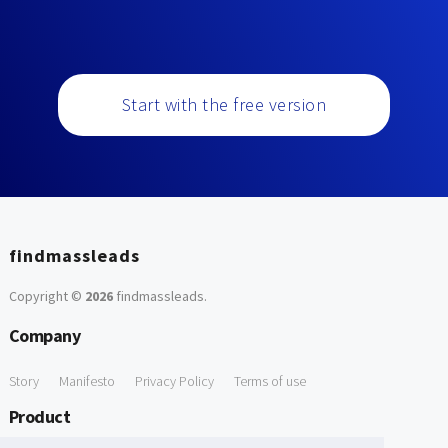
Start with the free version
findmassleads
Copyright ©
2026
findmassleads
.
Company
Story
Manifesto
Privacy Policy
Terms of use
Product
※ ※ ※
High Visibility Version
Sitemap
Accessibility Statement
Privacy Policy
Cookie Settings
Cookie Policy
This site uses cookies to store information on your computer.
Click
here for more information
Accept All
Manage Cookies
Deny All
※ ※ ※
- Problem details: Throughout the data above, copy all lines where the word "information" is found.

- Exercise result:
This site uses cookies to store information on your computer.
here for more information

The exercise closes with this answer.